Provide intraline diff format in API action=compare
Open, NormalPublic

Description

Currently it is possible to request html source code of diff, it would be far more useful if diff could be retrieved in a way, that for example JSON parsers can understand.

The HTML diff formatter already does intraline processing but is currently hardcoded in the PHP C-extension to produce HTML directly. We can re-implement this as a DiffFormatter subclass and expose it in the API as one of the diff formats.

Details

Reference
bz54328
bzimport raised the priority of this task from to Normal.
bzimport set Reference to bz54328.
bzimport added a subscriber: Unknown Object (MLST).
Petrb created this task.Sep 19 2013, 2:59 PM

The data structure would have to be rather more complicated than that. At first guess, something along the lines of (in JSON):

"diff": [

{ "line": 1, "type": "context", "content": "Line" },
{ "line": 2, "type": "removed", "old": "Line" },
{ "line": 2, "type": "added", "new": "Line" },
{ "line": 3, "type": "context", "content": "Line" },
{ "line": 47, "type": "context", "content": "Line" },
{ "line": 48, "type": "changed", "old": "Line", "new": "Line" },
{ "line": 49, "type": "context", "content": "Line" }

]

If you want indication in the line of what changed for "changed" types, that's another complication. Instead of just "Line" it would have to be an array of fragments. One simple way might be that even array indexes are unchanged and odd are changed:

"old": [
    "foo bar ",
    "",
    "quux ",
    "poop",
],
"new": [
    "foo bar ",
    "baz ",
    "quux ",
    "etc.",
]

That might indicate that "baz" was inserted into the list and "poop" at the end was replaced with "etc.". Or maybe it would be better to combine "old" and "new" into one datastructure somehow.

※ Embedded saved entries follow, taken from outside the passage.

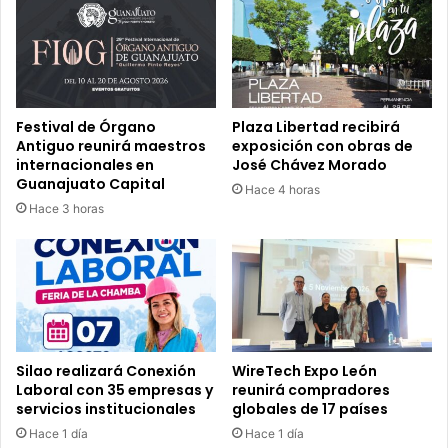
Festival de Órgano
Plaza Libertad recibirá
Antiguo reunirá maestros
exposición con obras de
internacionales en
José Chávez Morado
Guanajuato Capital
Hace 4 horas
Hace 3 horas
Silao realizará Conexión
WireTech Expo León
Laboral con 35 empresas y
reunirá compradores
servicios institucionales
globales de 17 países
Hace 1 día
Hace 1 día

Also, keep in mind that lots of little objects can use a surprising amount of memory (see bug 53663).

Petrb added a comment.Oct 17 2013, 1:53 PM

I think that for beginning splitting new text and old text would be enough, right now it's hard to find out what was added by user and what was there before they edited the page

  1. Character vs. line offset

I'd much rather represent diffs based on a character offset I'm afraid of representing position with something like lineno since linebreaks are differently defined between systems. Character offsets would also allow us to make changes to our diff detection strategy without changing the output.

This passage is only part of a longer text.